#### Recorded information:
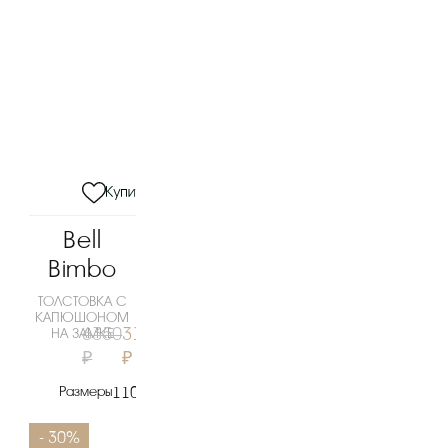
Bell
Bimbo
ТОЛСТОВКА С
КАПЮШОНОМ
6350
3180
НА ЗАМКЕ
₽
₽
Размеры
110
- 30%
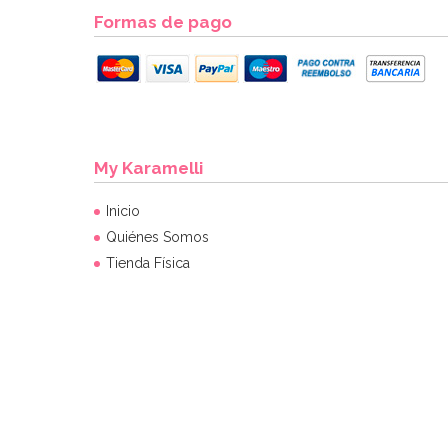
Formas de pago
My Karamelli
Inicio
Quiénes Somos
Tienda Física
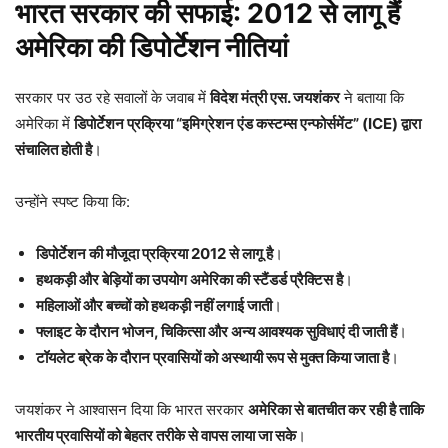
भारत सरकार की सफाई: 2012 से लागू हैं
अमेरिका की डिपोर्टेशन नीतियां
सरकार पर उठ रहे सवालों के जवाब में
विदेश मंत्री एस. जयशंकर
ने बताया कि
अमेरिका में
डिपोर्टेशन प्रक्रिया “इमिग्रेशन एंड कस्टम्स एन्फोर्समेंट” (ICE) द्वारा
संचालित होती है
।
उन्होंने स्पष्ट किया कि:
डिपोर्टेशन की मौजूदा प्रक्रिया 2012 से लागू है
।
हथकड़ी और बेड़ियों का उपयोग अमेरिका की स्टैंडर्ड प्रैक्टिस है
।
महिलाओं और बच्चों को हथकड़ी नहीं लगाई जाती
।
फ्लाइट के दौरान भोजन, चिकित्सा और अन्य आवश्यक सुविधाएं दी जाती हैं
।
टॉयलेट ब्रेक के दौरान प्रवासियों को अस्थायी रूप से मुक्त किया जाता है
।
जयशंकर ने आश्वासन दिया कि भारत सरकार
अमेरिका से बातचीत कर रही है ताकि
भारतीय प्रवासियों को बेहतर तरीके से वापस लाया जा सके
।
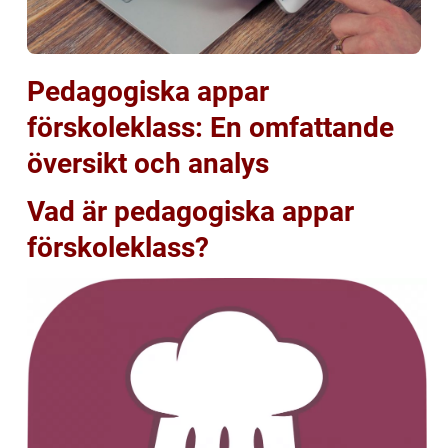
Pedagogiska appar
förskoleklass: En omfattande
översikt och analys
Vad är pedagogiska appar
förskoleklass?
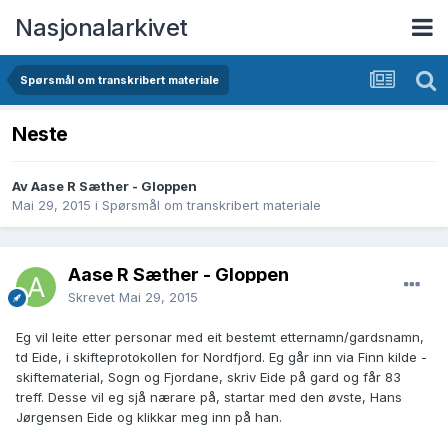
Nasjonalarkivet
Spørsmål om transkribert materiale
Neste
Av Aase R Sæther - Gloppen
Mai 29, 2015
i
Spørsmål om transkribert materiale
Aase R Sæther - Gloppen
Skrevet
Mai 29, 2015
Eg vil leite etter personar med eit bestemt etternamn/gardsnamn,
td Eide, i skifteprotokollen for Nordfjord. Eg går inn via Finn kilde -
skiftematerial, Sogn og Fjordane, skriv Eide på gard og får 83
treff. Desse vil eg sjå nærare på, startar med den øvste, Hans
Jørgensen Eide og klikkar meg inn på han.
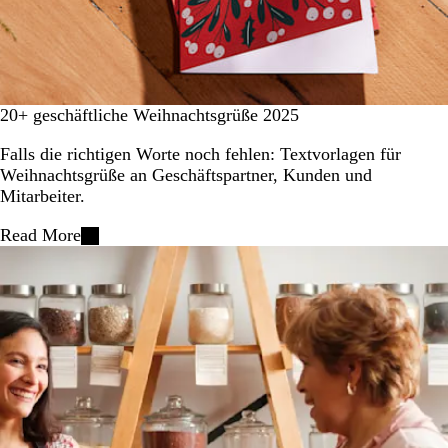
20+ geschäftliche Weihnachtsgrüße 2025
Falls die richtigen Worte noch fehlen: Textvorlagen für
Weihnachtsgrüße an Geschäftspartner, Kunden und
Mitarbeiter.
Read More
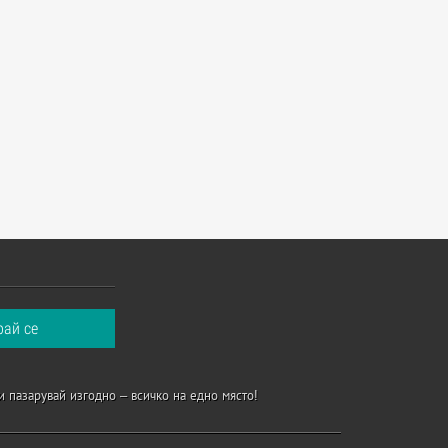
и пазарувай изгодно – всичко на едно място!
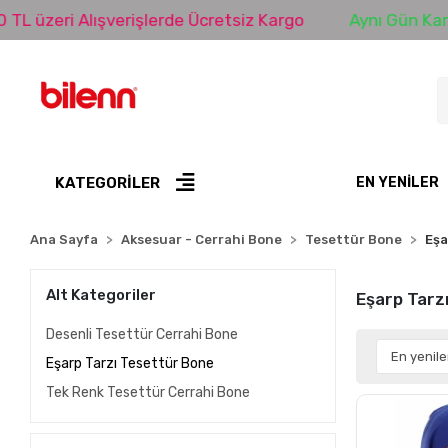
zeri Alışverişlerde Ücretsiz Kargo
Aynı Gün Kargo
KATEGORİLER
EN YENILER
Ana Sayfa
Aksesuar - Cerrahi Bone
Tesettür Bone
Eşa
Alt Kategoriler
Eşarp Tarz
Desenli Tesettür Cerrahi Bone
Eşarp Tarzı Tesettür Bone
Tek Renk Tesettür Cerrahi Bone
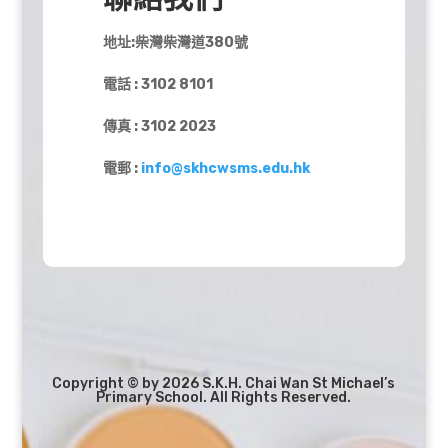
地址:柴灣柴灣道380號
電話 : 3102 8101
傳真 : 3102 2023
電郵 :
info@skhcwsms.edu.hk
Copyright © by 2026 S.K.H. Chai Wan St Michael’s
Primary School. All Rights Reserved.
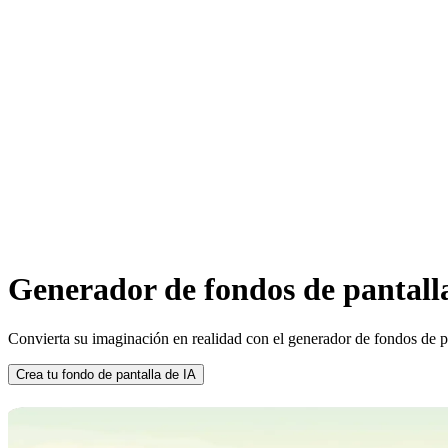
Generador
de fondos de pantall
Convierta su imaginación en realidad con el generador de fondos de pan
Crea tu fondo de pantalla de IA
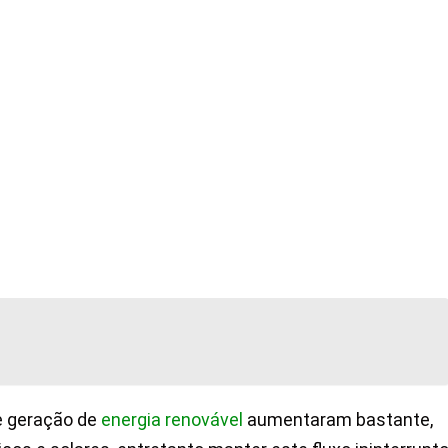
e geração de
energia renovável
aumentaram bastante,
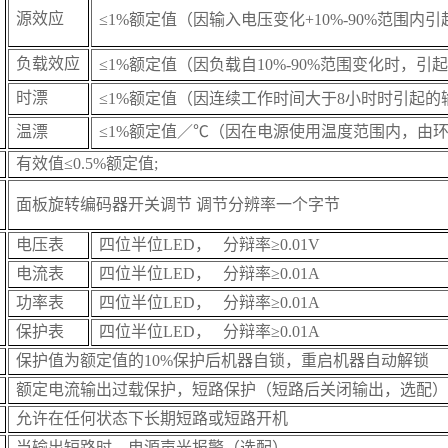
源效应
≤1%额定值（因输入电压变化+10%-90%范围内
负载效应
≤1%额定值（因负载自10%-90%范围变化时，
时漂
≤1%额定值（因连续工作时间大于8小时时引起的
温漂
≤1%额定值／℃（因在电源使用温度范围内，由
有效值≤0.5%额定值;
面板旋转编码器开关调节 调节分辨率一个字节
电压表
四位半位LED， 分辩率≥0.01V
电流表
四位半位LED， 分辩率≥0.01A
功率
表
四位半位LED， 分辩率≥0.01A
保护
表
四位半位LED， 分辩率≥0.01A
保护值为额定值的10%保护后机器自锁，重启机器自动解锁
额定电流输出过载保护，短路保护（短路后关闭输出，选配）
允许在任何状态下长期短路或短路开机
当输出短路时，电源声光报警（选配）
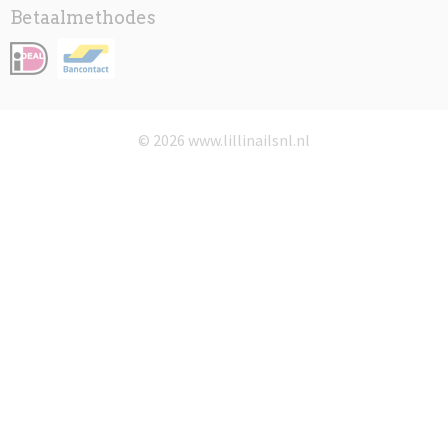
Betaalmethodes
© 2026 www.lillinailsnl.nl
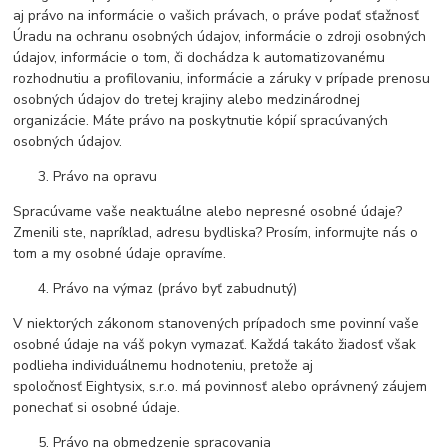
aj právo na informácie o vašich právach, o práve podať sťažnosť
Úradu na ochranu osobných údajov, informácie o zdroji osobných
údajov, informácie o tom, či dochádza k automatizovanému
rozhodnutiu a profilovaniu, informácie a záruky v prípade prenosu
osobných údajov do tretej krajiny alebo medzinárodnej
organizácie. Máte právo na poskytnutie kópií spracúvaných
osobných údajov.
Právo na opravu
Spracúvame vaše neaktuálne alebo nepresné osobné údaje?
Zmenili ste, napríklad, adresu bydliska? Prosím, informujte nás o
tom a my osobné údaje opravíme.
Právo na výmaz (právo byť zabudnutý)
V niektorých zákonom stanovených prípadoch sme povinní vaše
osobné údaje na váš pokyn vymazať. Každá takáto žiadosť však
podlieha individuálnemu hodnoteniu, pretože aj
spoločnosť Eightysix, s.r.o. má povinnosť alebo oprávnený záujem
ponechať si osobné údaje.
Právo na obmedzenie spracovania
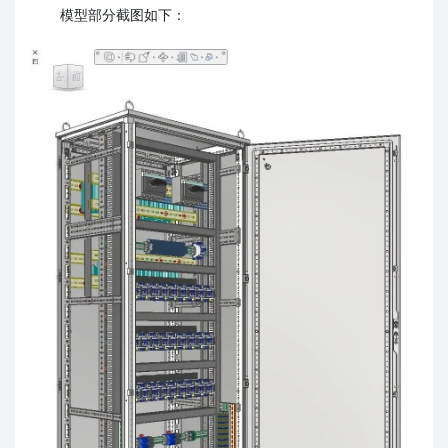
模型部分截图如下：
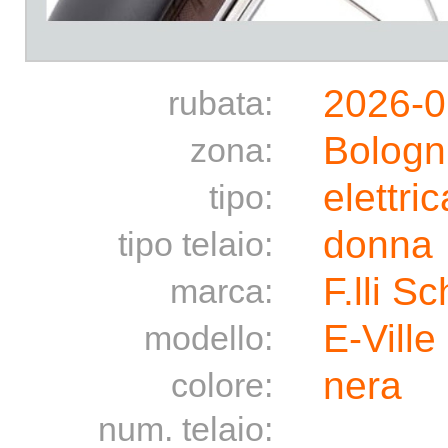
2026-0
rubata:
Bologn
zona:
elettric
tipo:
donna
tipo telaio:
F.lli S
marca:
E-Ville
modello:
nera
colore:
num. telaio:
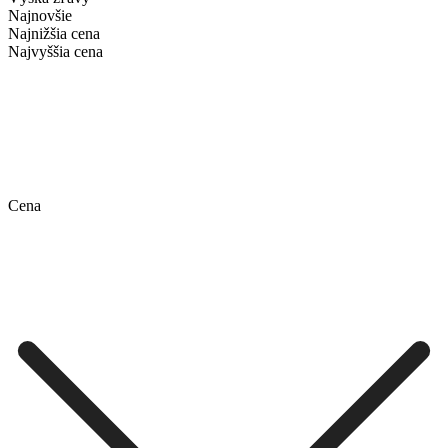
Najnovšie
Najnižšia cena
Najvyššia cena
Cena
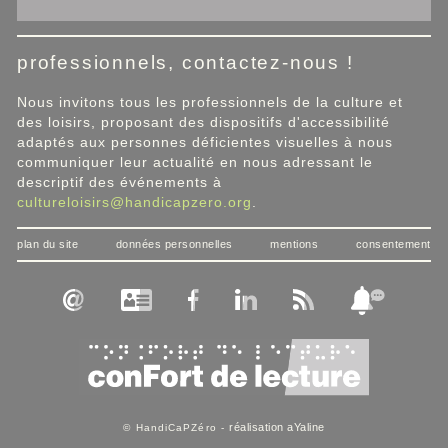
professionnels, contactez-nous !
Nous invitons tous les professionnels de la culture et
des loisirs, proposant des dispositifs d'accessibilité
adaptés aux personnes déficientes visuelles à nous
communiquer leur actualité en nous adressant le
descriptif des événements à
cultureloisirs@handicapzero.org
.
plan du site
données personnelles
mentions
consentement
réalisation aYaline
© HandiCaPZéro -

#### Activity:
Where a line in the listing above holds the string "professionnels", include it in your count, and answer with the number alone.

#### Problem solution:
2